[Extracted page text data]
═══

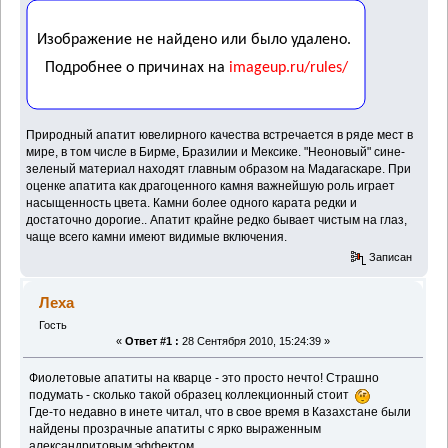
Природный апатит ювелирного качества встречается в ряде мест в
мире, в том числе в Бирме, Бразилии и Мексике. "Неоновый" сине-
зеленый материал находят главным образом на Мадагаскаре. При
оценке апатита как драгоценного камня важнейшую роль играет
насыщенность цвета. Камни более одного карата редки и
достаточно дорогие.. Апатит крайне редко бывает чистым на глаз,
чаще всего камни имеют видимые включения.
Записан
Леха
Гость
«
Ответ #1 :
28 Сентября 2010, 15:24:39 »
Фиолетовые апатиты на кварце - это просто нечто! Страшно
подумать - сколько такой образец коллекционный стоит
Где-то недавно в инете читал, что в свое время в Казахстане были
найдены прозрачные апатиты с ярко выраженным
александритовым эффектом.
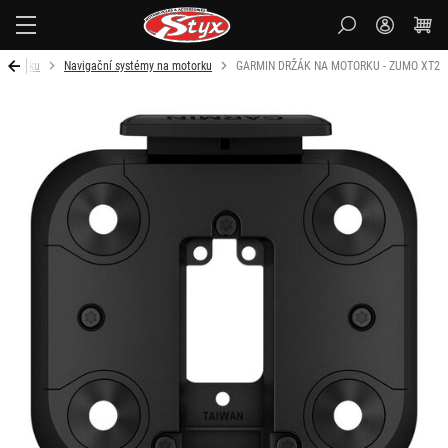
Styx-
cz
 motorku
Navigační systémy na motorku
GARMIN DRŽÁK NA MOTORKU - ZUMO XT2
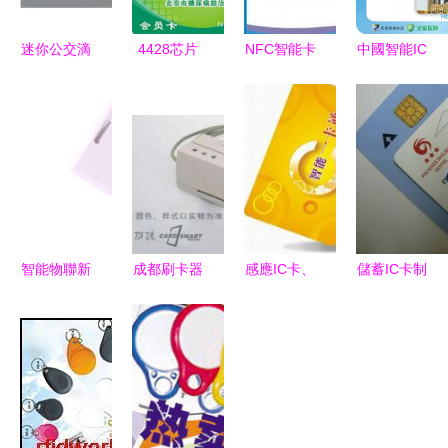
迷你公交滴
4428芯片
NFC智能卡
中國智能IC
膠IC卡城市
接觸式IC卡
供應信息、
卡制作 探
供應 廣州
價格因素、
批發渠道與
尋最值得信
慧捷智能卡
型號規格及
價格解析
賴的生產商
科技的定制
應用解析
一站式采購
服務
指南
智能物聯新
成都刷卡器
感應IC卡、
儲蓄IC卡制
觸點 IC卡
選購指南
ID卡、射頻
作、定制信
在物聯網產
IC卡、會員
卡、儲值卡
息、價格與
品中的關鍵
卡刷卡器供
與充值卡
廠家全解析
應用
應、價格與
智能卡技術
安全防護解
的應用與供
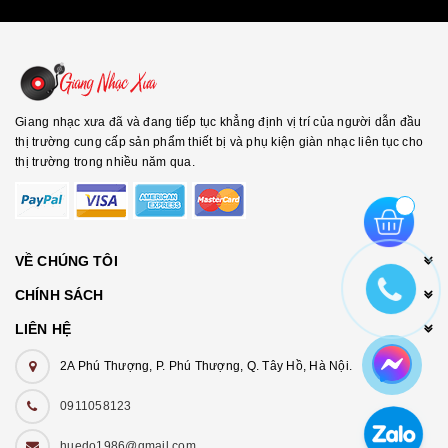
Giang nhạc xưa đã và đang tiếp tục khẳng định vị trí của người dẫn đầu
thị trường cung cấp sản phẩm thiết bị và phụ kiện giàn nhạc liên tục cho
thị trường trong nhiều năm qua.
VỀ CHÚNG TÔI
CHÍNH SÁCH
LIÊN HỆ
2A Phú Thượng, P. Phú Thượng, Q. Tây Hồ, Hà Nội.
0911058123
huedo1986@gmail.com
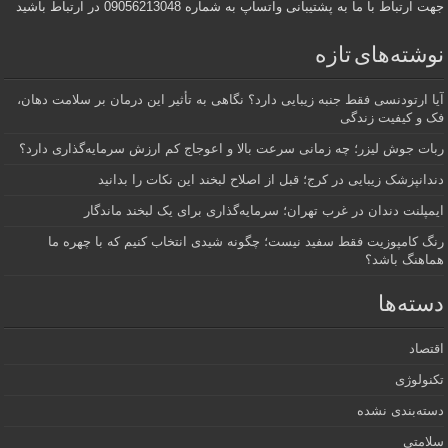
جهت ارتباط با ما به پشتیبانی واتساپ به شماره 09056213048 در ارتباط باشید
نوشته‌های تازه
آیا ارتودنسی فقط جنبه زیبایی دارد؟ نگاهی به تأثیر این درمان بر سلامت دهان،
فک و کیفیت زندگی
ربات جوش لیزر؛ چه زمانی سرعت بالا و اعوجاج کم ارزش سرمایه‌گذاری دارد؟
دندانپزشک زیبایی در کرج؛ قبل از اصلاح لبخند این نکات را بدانید
ایمپلنت دندان در غرب تهران؛ سرمایه‌گذاری برای یک لبخند ماندگار
رنگ کامپوزیت فقط سفید نیست؛ چگونه شیدی انتخاب کنیم که با چهره ما
هماهنگ باشد؟
دسته‌ها
اقتصاد
تکنولوژی
دسته‌بندی نشده
سلامتی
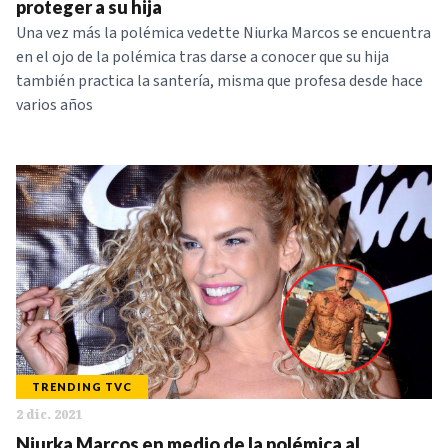
proteger a su hija
Una vez más la polémica vedette Niurka Marcos se encuentra
en el ojo de la polémica tras darse a conocer que su hija
también practica la santería, misma que profesa desde hace
varios años
TRENDING TVC
2 dic. 2021
Niurka Marcos en medio de la polémica al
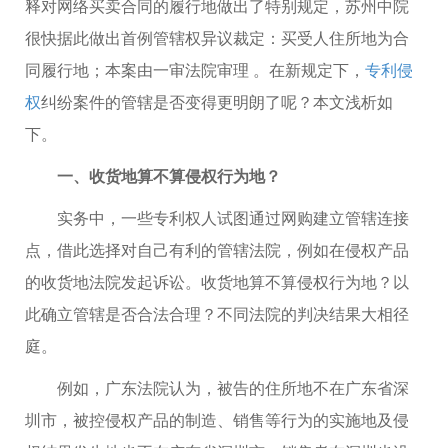
释对网络买卖合同的履行地做出了特别规定，苏州中院
很快据此做出首例管辖权异议裁定：买受人住所地为合
同履行地；本案由一审法院审理 。在新规定下，
专利侵
权
纠纷案件的管辖是否变得更明朗了呢？本文浅析如
下。
一、收货地算不算侵权行为地？
实务中，一些专利权人试图通过网购建立管辖连接
点，借此选择对自己有利的管辖法院，例如在侵权产品
的收货地法院发起诉讼。收货地算不算侵权行为地？以
此确立管辖是否合法合理？不同法院的判决结果大相径
庭。
例如，广东法院认为，被告的住所地不在广东省深
圳市，被控侵权产品的制造、销售等行为的实施地及侵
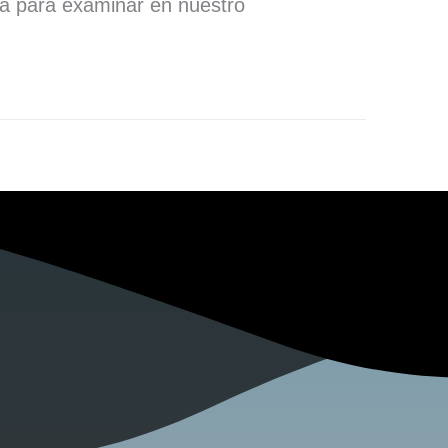
ra para examinar en nuestro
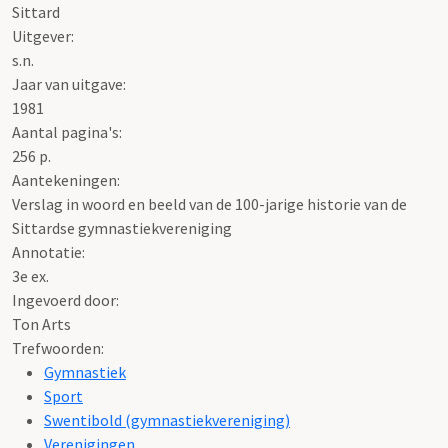
Sittard
Uitgever:
s.n.
Jaar van uitgave:
1981
Aantal pagina's:
256 p.
Aantekeningen:
Verslag in woord en beeld van de 100-jarige historie van de
Sittardse gymnastiekvereniging
Annotatie:
3e ex.
Ingevoerd door:
Ton Arts
Trefwoorden:
Gymnastiek
Sport
Swentibold (gymnastiekvereniging)
Verenigingen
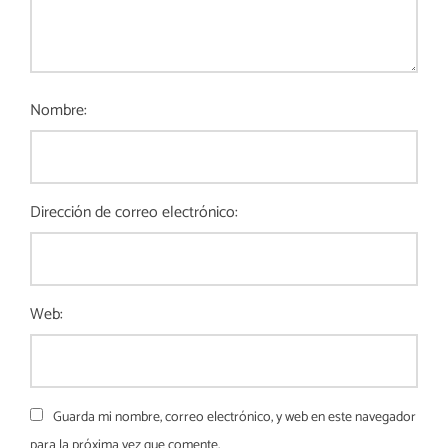
Nombre:
Dirección de correo electrónico:
Web:
Guarda mi nombre, correo electrónico, y web en este navegador
para la próxima vez que comente.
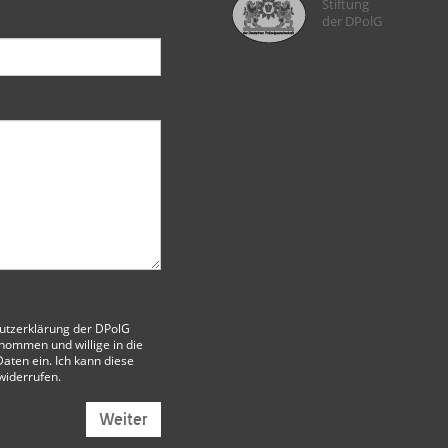
Stiftung
der DPolG
utzerklärung der DPolG
nommen und willige in die
aten ein. Ich kann diese
 widerrufen.
Weiter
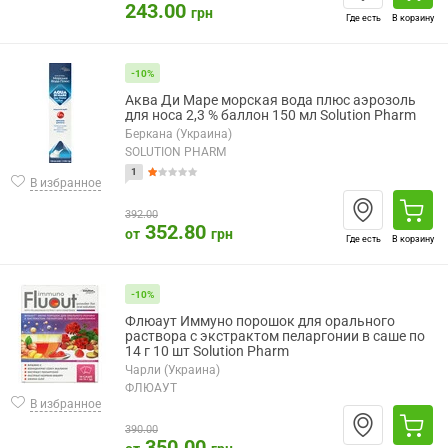
243.00
грн
Где есть
В корзину
-10%
Аква Ди Маре морская вода плюс аэрозоль
для носа 2,3 % баллон 150 мл Solution Pharm
Беркана (Украина)
SOLUTION PHARM
1
В избранное
392.00
352.80
от
грн
Где есть
В корзину
-10%
Флюаут Иммуно порошок для орального
раствора с экстрактом пеларгонии в саше по
14 г 10 шт Solution Pharm
Чарли (Украина)
ФЛЮАУТ
В избранное
390.00
350.00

═══

#### Assignment:
Please reproduce the entries above exactly, from their first line to the line holding "2A Phú Thượng, P." inclusive, and nothing else; the pictures stay out.

#### Written answer:
Природный апатит ювелирного качества встречается в ряде мест в
мире, в том числе в Бирме, Бразилии и Мексике. "Неоновый" сине-
зеленый материал находят главным образом на Мадагаскаре. При
оценке апатита как драгоценного камня важнейшую роль играет
насыщенность цвета. Камни более одного карата редки и
достаточно дорогие.. Апатит крайне редко бывает чистым на глаз,
чаще всего камни имеют видимые включения.
Записан
Леха
Гость
«
Ответ #1 :
28 Сентября 2010, 15:24:39 »
Фиолетовые апатиты на кварце - это просто нечто! Страшно
подумать - сколько такой образец коллекционный стоит
Где-то недавно в инете читал, что в свое время в Казахстане были
найдены прозрачные апатиты с ярко выраженным
александритовым эффектом.
Styx-
cz
 motorku
Navigační systémy na motorku
GARMIN DRŽÁK NA MOTORKU - ZUMO XT2
迷你公交滴
4428芯片
NFC智能卡
中國智能IC
膠IC卡城市
接觸式IC卡
供應信息、
卡制作 探
供應 廣州
價格因素、
批發渠道與
尋最值得信
慧捷智能卡
型號規格及
價格解析
賴的生產商
科技的定制
應用解析
一站式采購
服務
指南
智能物聯新
成都刷卡器
感應IC卡、
儲蓄IC卡制
觸點 IC卡
選購指南
ID卡、射頻
作、定制信
在物聯網產
IC卡、會員
卡、儲值卡
息、價格與
品中的關鍵
卡刷卡器供
與充值卡
廠家全解析
應用
應、價格與
智能卡技術
安全防護解
的應用與供
Giang nhạc xưa đã và đang tiếp tục khẳng định vị trí của người dẫn đầu
thị trường cung cấp sản phẩm thiết bị và phụ kiện giàn nhạc liên tục cho
thị trường trong nhiều năm qua.
VỀ CHÚNG TÔI
CHÍNH SÁCH
LIÊN HỆ
2A Phú Thượng, P. Phú Thượng, Q. Tây Hồ, Hà Nội.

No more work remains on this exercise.